=== Requirement ===
Make an exact copy of all the data, pictures excluded.

(Data extracted from a collection)

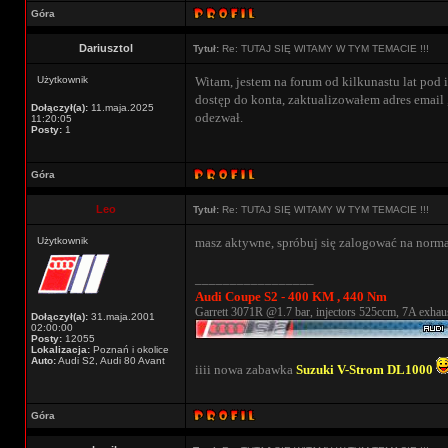
Góra
Dariusztol
Tytuł:
Re: TUTAJ SIĘ WITAMY W TYM TEMACIE !!!
Użytkownik
Witam, jestem na forum od kilkunastu lat pod i
dostęp do konta, zaktualizowałem adres email 
Dołączył(a):
11.maja.2025
odezwał.
11:20:05
Posty:
1
Góra
Leo
Tytuł:
Re: TUTAJ SIĘ WITAMY W TYM TEMACIE !!!
Użytkownik
masz aktywne, spróbuj się zalogować na norma
_________________
Audi Coupe S2 - 400 KM , 440 Nm
Garrett 3071R @1.7 bar, injectors 525ccm, 7A exhaus
Dołączył(a):
31.maja.2001
02:00:00
Posty:
12055
Lokalizacja:
Poznań i okolice
Auto:
Audi S2, Audi 80 Avant
iiii nowa zabawka
Suzuki V-Strom DL1000
Góra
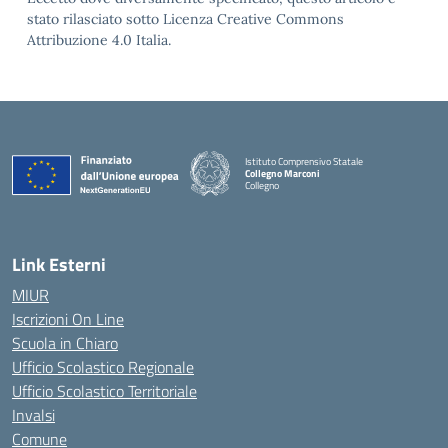
stato rilasciato sotto Licenza Creative Commons
Attribuzione 4.0 Italia.
Istituto Comprensivo Statale
Collegno Marconi
Collegno
Link Esterni
MIUR
Iscrizioni On Line
Scuola in Chiaro
Ufficio Scolastico Regionale
Ufficio Scolastico Territoriale
Invalsi
Comune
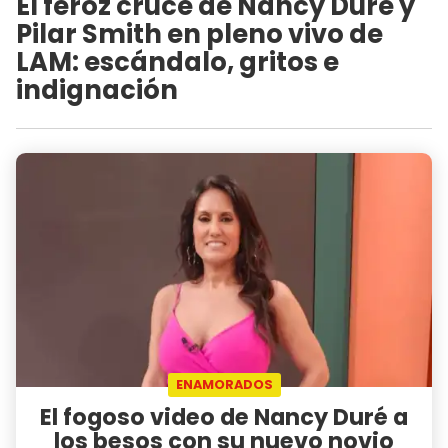
El feroz cruce de Nancy Duré y
Pilar Smith en pleno vivo de
LAM: escándalo, gritos e
indignación
ENAMORADOS
El fogoso video de Nancy Duré a
los besos con su nuevo novio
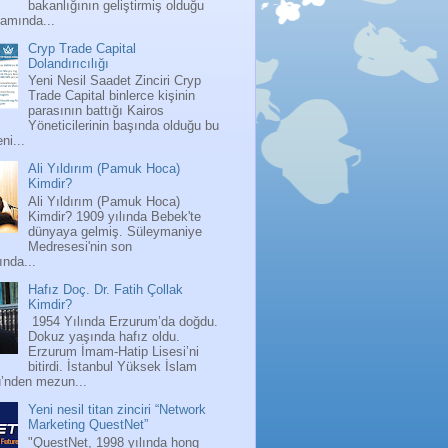
bakanlığının geliştirmiş olduğu
ramında...
Cryp Trade Capital
Dolandırıcılığı
Yeni Nesil Saadet Zinciri Cryp
Trade Capital binlerce kişinin
parasının battığı Kairos
Yöneticilerinin başında olduğu bu
ni...
Ali Yıldırım (Pamuk Hoca)
Kimdir?
Ali Yıldırım (Pamuk Hoca)
Kimdir? 1909 yılında Bebek'te
dünyaya gelmiş. Süleymaniye
Medresesi'nin son
nda...
Hafız Doç. Dr. Fatih Çollak
Kimdir?
1954 Yılında Erzurum’da doğdu.
Dokuz yaşında hafız oldu.
Erzurum İmam-Hatip Lisesi’ni
bitirdi. İstanbul Yüksek İslam
ü’nden mezun...
Yeni nesil titan zinciri “Network
Marketing QuestNet”
"QuestNet, 1998 yılında hong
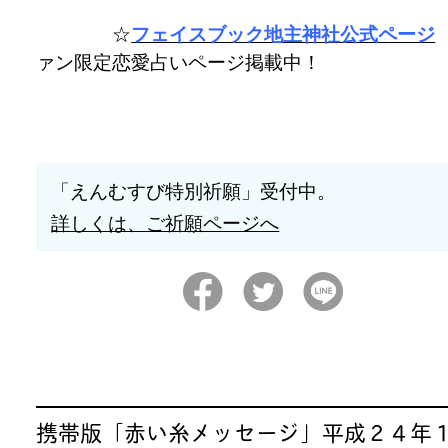
☆
フェイスブック地主神社公式ページ
ァン限定恋愛占いページ掲載中！
「えんむすび特別祈願」受付中。
詳しくは、ご祈願ページへ
携帯版「赤い糸メッセージ」平成２４年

=== Solution to this exercise ===
Góra
Dariusztol
Tytuł:
Re: TUTAJ SIĘ WITAMY W TYM TEMACIE !!!
Użytkownik
Witam, jestem na forum od kilkunastu lat pod i
dostęp do konta, zaktualizowałem adres email 
Dołączył(a):
11.maja.2025
odezwał.
11:20:05
Posty:
1
Góra
Leo
Tytuł:
Re: TUTAJ SIĘ WITAMY W TYM TEMACIE !!!
Użytkownik
masz aktywne, spróbuj się zalogować na norma
_________________
Audi Coupe S2 - 400 KM , 440 Nm
Garrett 3071R @1.7 bar, injectors 525ccm, 7A exhaus
Dołączył(a):
31.maja.2001
02:00:00
Posty:
12055
Lokalizacja:
Poznań i okolice
Auto:
Audi S2, Audi 80 Avant
iiii nowa zabawka
Suzuki V-Strom DL1000
Góra
stato rilasciato sotto Licenza Creative Commons
Attribuzione 4.0 Italia.
Istituto Comprensivo Statale
Collegno Marconi
Collegno
Link Esterni
MIUR
Iscrizioni On Line
Scuola in Chiaro
Ufficio Scolastico Regionale
Ufficio Scolastico Territoriale
Invalsi
Comune
El feroz cruce de Nancy Duré y
Pilar Smith en pleno vivo de
LAM: escándalo, gritos e
indignación
ENAMORADOS
El fogoso video de Nancy Duré a
los besos con su nuevo novio
bakanlığının geliştirmiş olduğu
ramında...
Cryp Trade Capital
Dolandırıcılığı
Yeni Nesil Saadet Zinciri Cryp
Trade Capital binlerce kişinin
parasının battığı Kairos
Yöneticilerinin başında olduğu bu
ni...
Ali Yıldırım (Pamuk Hoca)
Kimdir?
Ali Yıldırım (Pamuk Hoca)
Kimdir? 1909 yılında Bebek'te
dünyaya gelmiş. Süleymaniye
Medresesi'nin son
nda...
Hafız Doç. Dr. Fatih Çollak
Kimdir?
1954 Yılında Erzurum’da doğdu.
Dokuz yaşında hafız oldu.
Erzurum İmam-Hatip Lisesi’ni
bitirdi. İstanbul Yüksek İslam
ü’nden mezun...
Yeni nesil titan zinciri “Network
Marketing QuestNet”
"QuestNet, 1998 yılında hong
☆
フェイスブック地主神社公式ページ
ァン限定恋愛占いページ掲載中！
「えんむすび特別祈願」受付中。
詳しくは、ご祈願ページへ
携帯版「赤い糸メッセージ」平成２４年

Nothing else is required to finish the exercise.